Remember these jeans? I know. We’d rather not. But I was on a quest for baggy ankle length (relatively cheap) skinnies and I momentarily erred. I returned them with nary a blink; in fact, The Gap didn’t even need my credit card to return them because they had it on file, which gave me pause. In any case, I thought I had found my baggy ankle-length skinny, again at The Gap, with their straight leg, some-other-descriptive-detail jeans, which Sales Associate Hilary was super-helpful with. I bought them on sale and with an extra 25% discount for about $50.
Wordy, ranty post. I’m just warning you.
But here’s the thing. I didn’t wear them for a month (it turns out for exactly a month) and I have FIVE other pairs of jeans, not including the pair I just put in the giveaway pile. So I decided I didn’t need these extra Gap jeans I hadn’t even worn yet. Because obviously I don’t.
But here’s the catch. I (somehow) did not have my receipt for the jeans. This is rare as I am a chronic returner and never throw out receipts; A-Dubs calls me a Shopping Bulimic, which is alarmingly accurate. So yesterday, after a very productive, yet very trying, day that included a scheduled meeting with a colleague and a long, unscheduled lunch with another colleague, I decided (stupidly) to drive to the mall and return my unworn, still-with-the-tags-on jeans. Without the receipt but I was resigned to settling for a credit note if I had to.
You have 30 days to return things to The Gap. After that Sales Associates who were willing to search for your saved credit card via the computer will tell you they can do nothing for you. I left The Gap grumpy but then returned because I knew I was being fed a line to get rid of me–there is always something someone can do. I have worked retail. A lot. Usually as the non-manager underling unable to do a complicated return who is the first line of defense against an unhappy customer.
So I returned, because I was ONE DAY late returning the jeans (and there was a stat holiday during that time so I think I was on Day 30 anyway) and I asked if they could make an exception and I requested that I speak to the Manager.
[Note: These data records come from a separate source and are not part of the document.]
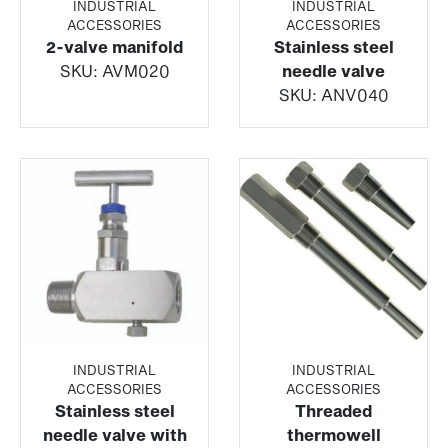
INDUSTRIAL
INDUSTRIAL
ACCESSORIES
ACCESSORIES
2-valve manifold
Stainless steel
SKU:
AVM020
needle valve
SKU:
ANV040
INDUSTRIAL
INDUSTRIAL
ACCESSORIES
ACCESSORIES
Stainless steel
Threaded
needle valve with
thermowell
At which point the Sales Associate informed me, as she had not done so the first time I met with her, that she could issue me a credit for the current sale price of the jeans ($30 less than what I paid for them) despite the fact that the price tag was still attached to the jeans. I explained to her that I could produce a credit card receipt, if not a Gap receipt, to prove that I paid what I said (and what the tag said) I paid for the jeans. She said she had no way of knowing that I was telling the truth. Again I asked to speak to the Manager, whom she called.
The Manager was more sympathetic and friendlier than The Sales Associate and explained to me that there was little she could do because the computer system wouldn’t let her do anything. I suggested that there were probably manual overrides for the computer system and that if she needed to discuss the situation with a Regional Manager, I was willing to wait. She figured out a way to do the return. I have to wait for it to come in the mail, but it is for the full purchase price. I thanked The Manager and plan to write a letter to her boss commending her on her handling of the situation.
Here’s the thing. The Sales Associate was less than helpful, even skirted the territory of calling me a liar and she really did not have any proof that I wasn’t lying, I suppose. Still, why is assuming I am lying the first option? Though I think I kept my cool (even though I was seething) I know I was short and less than pleasant and, I’m sure of it, condescending. AND I was (technically) one day late returning the jeans, so she was justified, via her training, in refusing me help, even though she knew that The Manager could help me.
Now, I have a great job. It’s stressful. Very. But I have also worked at The Gap. For me, working at The Gap was a nightmare, with very poor remuneration and no benefits and little to no respect but I was a teenager at the time and The Sales Associate was not a teenager. I think that I pulled rank on her; she was not friendly or helpful but she has a super-crappy job, which I well know, and I no longer have a super-crappy job. Even though I was “triumphant” in my return quest, I was very unsettled by having to be a bitch about it, even though I knew I would have to be to get the staff at The Corporation Known As The Gap to do what I knew they were able to do. I resent this. I don’t resent the staff, who are only doing what they are corporate-trained to do, but I do resent the Corporation, who has put their employees in this first-defense position against reasonable requests.
I was super unsettled and ornery for the rest of the day and evening and I think it was because I don’t like having to be a bitch. But since when is being firm and reasonable and refusing to allow a Corporation to dictate their own version of reasonable to me, “being a bitch”? Since when is being firm and reasonable about anything “being a bitch”? This is a longer discussion that has more to do with things more important than shopping, but this post is already too long.
Finally, since I can’t have a post without a picture, let’s all admire my new boots again:
Yes, I am wearing them with my pyjamas.
I am going to enter these into Fashionable Academics Bad Ass Bondgirls Summer Boots Conference.
Are you submitting photos? You should! You have until Friday.